■ INSTRUCTIONS FOR THE TASK ■
Write out the line with "HR Business Partner - EMEA / APJ" and every later line through the end of the data below, exactly as given, with no pictures in the copy.

──────── THE INPUT ────────

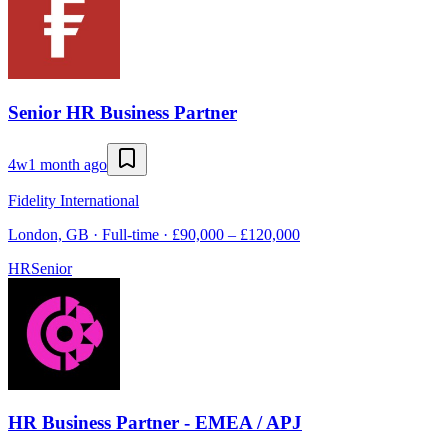
Senior HR Business Partner
4w
1 month ago
Fidelity International
London, GB · Full-time · £90,000 – £120,000
HR
Senior
HR Business Partner - EMEA / APJ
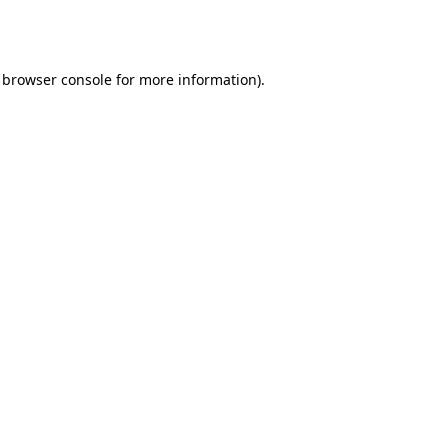
browser console
for more information).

────────

■ ANSWER BOX ■
HR Business Partner - EMEA / APJ
browser console
for more information).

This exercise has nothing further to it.